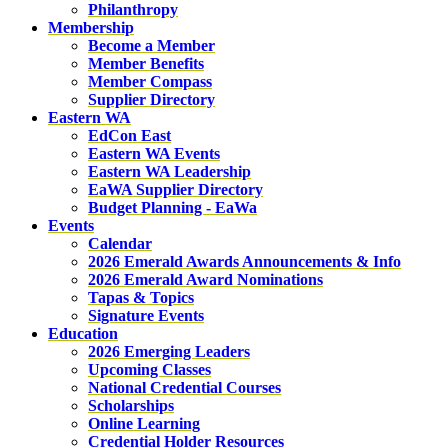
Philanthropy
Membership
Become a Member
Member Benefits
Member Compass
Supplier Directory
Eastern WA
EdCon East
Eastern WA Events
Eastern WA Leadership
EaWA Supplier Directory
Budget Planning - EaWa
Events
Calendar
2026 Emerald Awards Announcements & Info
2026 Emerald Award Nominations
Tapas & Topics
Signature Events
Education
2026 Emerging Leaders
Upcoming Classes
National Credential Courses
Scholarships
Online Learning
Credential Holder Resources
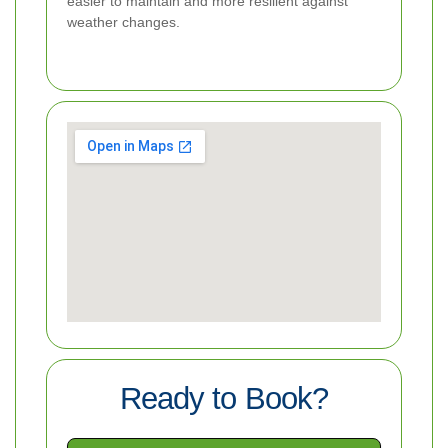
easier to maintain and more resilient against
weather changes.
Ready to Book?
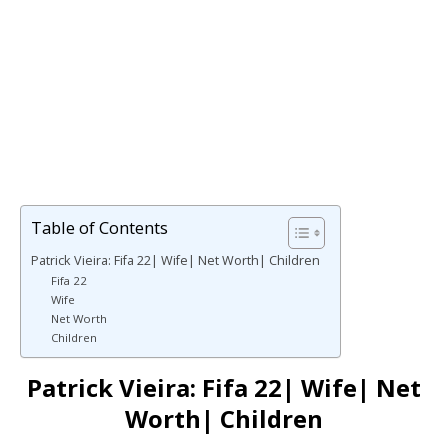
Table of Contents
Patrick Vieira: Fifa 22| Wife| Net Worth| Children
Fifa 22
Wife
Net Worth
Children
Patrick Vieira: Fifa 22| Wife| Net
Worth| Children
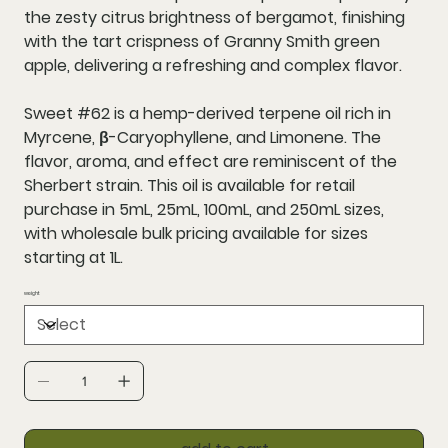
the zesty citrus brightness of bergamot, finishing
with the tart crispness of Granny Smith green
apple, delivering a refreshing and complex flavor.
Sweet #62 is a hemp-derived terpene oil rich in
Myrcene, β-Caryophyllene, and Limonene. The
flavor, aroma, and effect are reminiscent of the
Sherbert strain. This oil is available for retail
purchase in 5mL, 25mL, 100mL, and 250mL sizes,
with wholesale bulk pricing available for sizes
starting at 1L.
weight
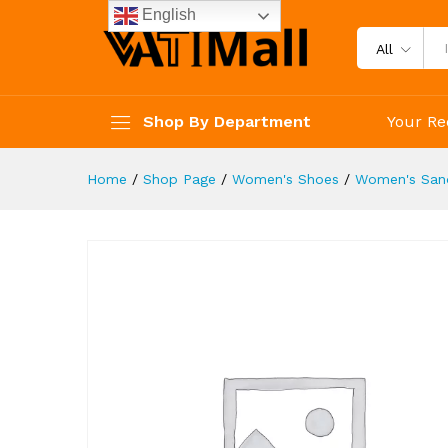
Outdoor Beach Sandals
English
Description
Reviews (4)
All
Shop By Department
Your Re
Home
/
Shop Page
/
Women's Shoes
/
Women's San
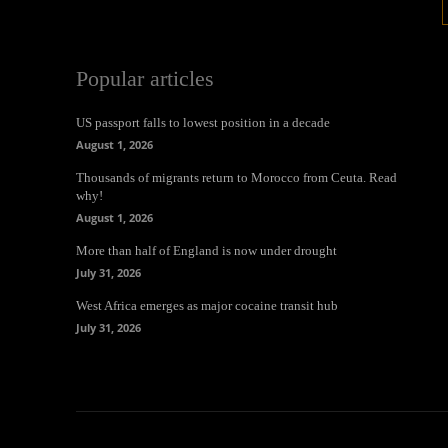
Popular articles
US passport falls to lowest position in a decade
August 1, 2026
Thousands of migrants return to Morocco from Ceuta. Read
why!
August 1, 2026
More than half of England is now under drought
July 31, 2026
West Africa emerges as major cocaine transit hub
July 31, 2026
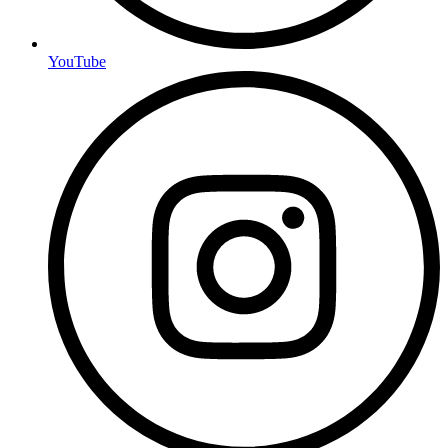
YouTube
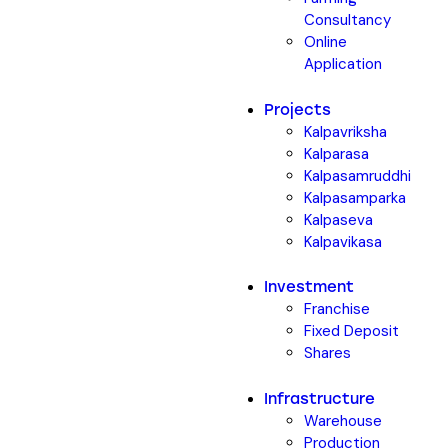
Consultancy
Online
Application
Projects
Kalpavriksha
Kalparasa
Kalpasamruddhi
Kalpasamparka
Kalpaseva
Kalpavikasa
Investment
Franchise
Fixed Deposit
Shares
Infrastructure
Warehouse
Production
══════════════════════════════
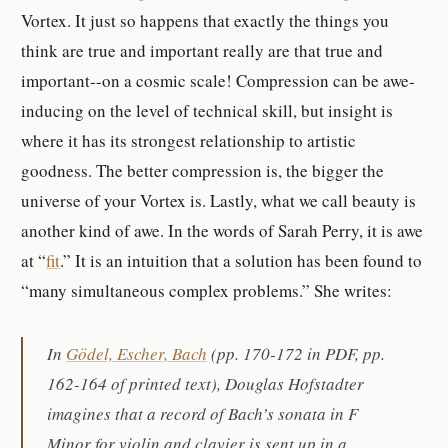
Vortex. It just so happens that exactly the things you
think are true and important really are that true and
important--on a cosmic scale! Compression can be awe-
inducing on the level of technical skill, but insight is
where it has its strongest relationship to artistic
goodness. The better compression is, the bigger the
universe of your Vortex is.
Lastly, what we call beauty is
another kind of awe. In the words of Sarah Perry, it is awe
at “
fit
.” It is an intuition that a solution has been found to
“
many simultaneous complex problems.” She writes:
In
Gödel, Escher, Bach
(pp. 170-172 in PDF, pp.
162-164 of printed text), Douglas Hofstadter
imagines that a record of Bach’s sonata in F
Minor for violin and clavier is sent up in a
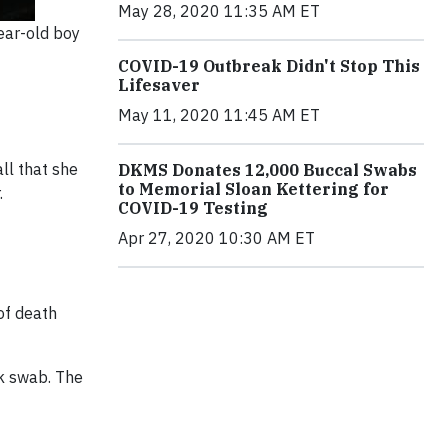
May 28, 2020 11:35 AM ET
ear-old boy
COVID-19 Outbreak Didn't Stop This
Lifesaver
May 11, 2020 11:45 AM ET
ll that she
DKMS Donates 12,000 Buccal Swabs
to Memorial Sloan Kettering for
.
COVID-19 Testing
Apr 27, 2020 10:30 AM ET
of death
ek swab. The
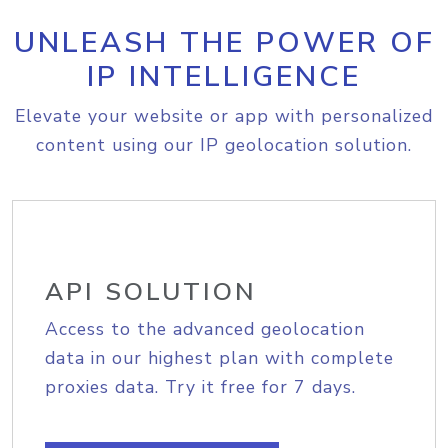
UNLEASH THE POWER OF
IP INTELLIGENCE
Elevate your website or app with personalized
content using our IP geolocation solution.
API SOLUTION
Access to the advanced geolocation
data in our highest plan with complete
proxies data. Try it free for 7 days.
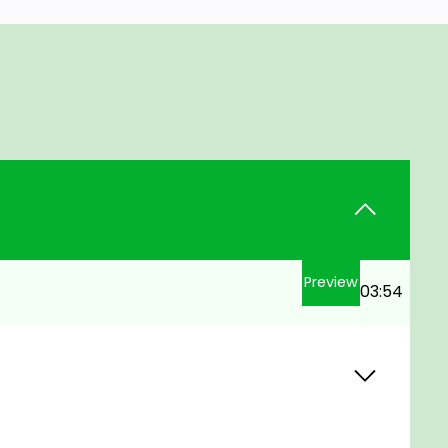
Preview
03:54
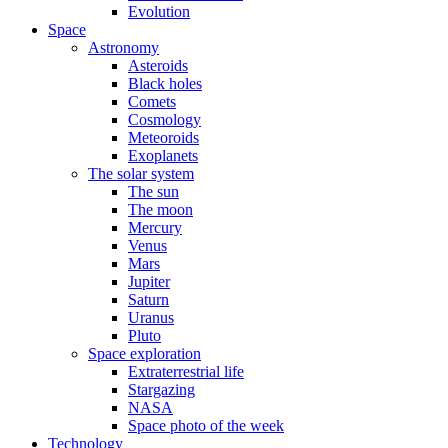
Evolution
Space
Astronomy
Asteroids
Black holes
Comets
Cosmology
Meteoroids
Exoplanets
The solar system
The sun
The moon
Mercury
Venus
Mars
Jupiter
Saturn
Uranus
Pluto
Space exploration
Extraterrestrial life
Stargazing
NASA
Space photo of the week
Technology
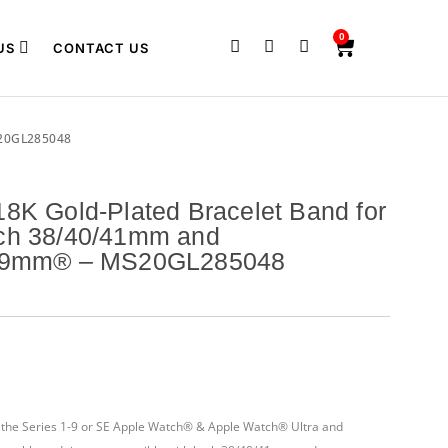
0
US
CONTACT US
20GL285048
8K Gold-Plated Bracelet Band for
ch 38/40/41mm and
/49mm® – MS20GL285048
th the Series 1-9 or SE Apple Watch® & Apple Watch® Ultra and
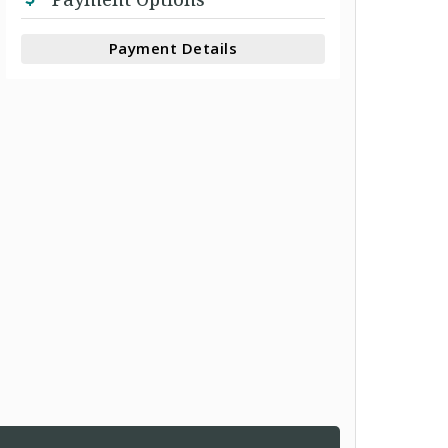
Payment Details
══════════════════════════════
All lines holding the word "geolocation" must be found in the listing and copied.

Answer box>
content using our IP geolocation solution.
Access to the advanced geolocation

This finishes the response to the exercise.